The Big Ten is talking tough

Jim Delany
"We demand the not-quite-weakest of your weakest…" (Photo: USA Today Sports.)

In conjunction with the beginning of Lent, the Big Ten is giving up cupcakes.

Yet, while a sugar fiend would only have to sweat out 40 days of abstinence, the country's most prestigious athletic conference apparently plans to go cold turkey on scheduling games against resume-fattening FCS teams for good.

Some pundits have praised the B1G for its willpower.
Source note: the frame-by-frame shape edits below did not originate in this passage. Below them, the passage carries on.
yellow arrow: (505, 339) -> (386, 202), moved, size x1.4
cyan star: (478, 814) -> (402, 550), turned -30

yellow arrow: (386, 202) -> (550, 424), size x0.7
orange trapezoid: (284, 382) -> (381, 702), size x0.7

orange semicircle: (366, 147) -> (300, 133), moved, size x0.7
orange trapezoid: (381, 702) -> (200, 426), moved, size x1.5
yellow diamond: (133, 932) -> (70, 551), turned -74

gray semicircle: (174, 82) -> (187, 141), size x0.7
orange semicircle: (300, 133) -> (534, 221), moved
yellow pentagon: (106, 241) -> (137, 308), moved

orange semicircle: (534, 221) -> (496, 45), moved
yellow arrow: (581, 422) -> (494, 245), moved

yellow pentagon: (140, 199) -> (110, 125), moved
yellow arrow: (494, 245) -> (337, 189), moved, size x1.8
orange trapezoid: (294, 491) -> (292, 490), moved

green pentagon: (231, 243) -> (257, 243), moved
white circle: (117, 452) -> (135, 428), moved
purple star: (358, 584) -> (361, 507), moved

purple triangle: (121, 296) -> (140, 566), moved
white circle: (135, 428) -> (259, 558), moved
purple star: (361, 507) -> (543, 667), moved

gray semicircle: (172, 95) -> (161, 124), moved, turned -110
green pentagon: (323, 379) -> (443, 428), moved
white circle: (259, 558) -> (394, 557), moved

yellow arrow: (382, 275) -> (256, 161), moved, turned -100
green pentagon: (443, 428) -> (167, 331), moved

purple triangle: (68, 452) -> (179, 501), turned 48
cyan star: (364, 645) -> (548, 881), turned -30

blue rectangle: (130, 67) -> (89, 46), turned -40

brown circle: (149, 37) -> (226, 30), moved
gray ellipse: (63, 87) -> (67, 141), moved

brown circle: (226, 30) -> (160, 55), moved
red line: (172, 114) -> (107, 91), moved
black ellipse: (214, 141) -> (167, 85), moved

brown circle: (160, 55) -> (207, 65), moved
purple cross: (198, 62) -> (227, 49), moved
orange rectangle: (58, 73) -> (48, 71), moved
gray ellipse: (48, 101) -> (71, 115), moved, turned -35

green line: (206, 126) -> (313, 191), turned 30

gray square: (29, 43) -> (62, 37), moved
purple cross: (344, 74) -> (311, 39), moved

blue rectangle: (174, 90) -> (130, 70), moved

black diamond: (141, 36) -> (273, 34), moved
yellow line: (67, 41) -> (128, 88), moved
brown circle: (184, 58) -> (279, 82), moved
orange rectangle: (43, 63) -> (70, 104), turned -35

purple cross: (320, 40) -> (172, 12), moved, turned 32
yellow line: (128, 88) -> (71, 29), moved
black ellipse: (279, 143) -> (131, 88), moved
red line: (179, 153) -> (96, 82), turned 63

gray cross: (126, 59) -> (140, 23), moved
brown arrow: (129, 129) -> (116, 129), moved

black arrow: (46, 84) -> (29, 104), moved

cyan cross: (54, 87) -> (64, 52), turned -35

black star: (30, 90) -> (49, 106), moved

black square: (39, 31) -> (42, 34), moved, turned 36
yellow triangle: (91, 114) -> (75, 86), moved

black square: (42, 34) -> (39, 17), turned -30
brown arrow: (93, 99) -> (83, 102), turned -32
Meanwhile, advocates of lower-division athletics are lamenting that the league's crash diet could start a chain reaction that would starve out smaller football programs and athletic departments.

(And so ends the food theme, mercifully.)

The issue of the de facto subsidizing of lower-division programs with paycheck match-ups definitely deserves consideration as a matter of policy, but I’m more interested in what Sith-like overlord Jim Delany is really up to.

In the decade between the 2003 and 2012 seasons, B1G teams played a total of 68 contests against FCS squads, running up a combined record of 62-6 (.912), according to CFBTrivia.com. During that same period, B1G teams had a combined record of 182-39 (.824) against FBS teams from outside of the major conferences. Assuming B1G teams kept beating non-AQs at the same clip, switching in non-AQs for FCS opponents would have cost the conference a grand total of six wins in 10 years.

In other words, recent history suggests that a date with a non-AQ presents just slightly more of a test for a B1G squad than an FCS body bag game. It’s akin to bypassing the wimpiest kid in the schoolyard to pick on the slightly taller one who plays the oboe.

Maybe the league intends to ramp up its non-conference scheduling with more contests against major conference teams? The rhetoric coming from the conference’s athletics directors last month about wanting to keep seven home games every year indicates that they don’t plan on setting up many home-and-home series outside the league. As such, I wouldn’t count on many of them filling up the slate with Texas or USC over Bowling Green and New Mexico.

The headline effect of the move is to send the message that unlike some of the other conferences – looking at you, SEC – the badasses in the B1G won’t stoop so low as to just buy easy wins by pounding on weaklings. When the selection committee members are trying to figure out who gets in the new postseason mix and who gets left out, you can bet that will be high up on Delany’s list of talking points. In practice, though, I suspect we’re really just talking about wrapping up marginally less crappy gift games in prettier packaging.